Munawwar Ali Khan

Personal information
- Born: 24 December 1924 Lahore, British India
- Died: 21 October 2013 (aged 88)
- Batting: Right-handed
- Bowling: Right-arm fast
- Role: Bowler

Career statistics
| Competition | First-class |
| Matches | 9 |
| Runs scored | 70 |
| Batting average | 5.83 |
| 100s/50s | 0/0 |
| Top score | 19 |
| Balls bowled | 1,245 |
| Wickets | 23 |
| Bowling average | 32.73 |
| 5 wickets in innings | 0 |
| 10 wickets in match | 0 |
| Best bowling | 4/39 |
| Catches/stumpings | 2/– |
- Source: Cricinfo, 7 January 2026

= Munawwar Ali Khan =

Pakistani cricketer (1924–2013)

Munawwar Ali Khan (24 December 1924 – 21 October 2013) was a Pakistani cricketer.

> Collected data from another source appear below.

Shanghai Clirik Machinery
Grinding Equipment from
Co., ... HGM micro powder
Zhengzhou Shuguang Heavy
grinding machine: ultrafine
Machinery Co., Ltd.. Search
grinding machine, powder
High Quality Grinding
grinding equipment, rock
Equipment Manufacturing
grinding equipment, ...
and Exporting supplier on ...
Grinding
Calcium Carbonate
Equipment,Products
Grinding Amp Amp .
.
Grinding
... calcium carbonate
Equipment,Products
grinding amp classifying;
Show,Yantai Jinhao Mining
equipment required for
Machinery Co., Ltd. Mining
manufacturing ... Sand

A right-arm fast bowler, Khan played first-class cricket for East Pakistan, Northern India and Sind between 1944 and 1955. He represented Pakistan against the West Indian touring team, the Commonwealth XI and the MCC touring team in the years before Pakistan played Test cricket. His availability to play was affected by the demands of his employer, a shipping company in Karachi.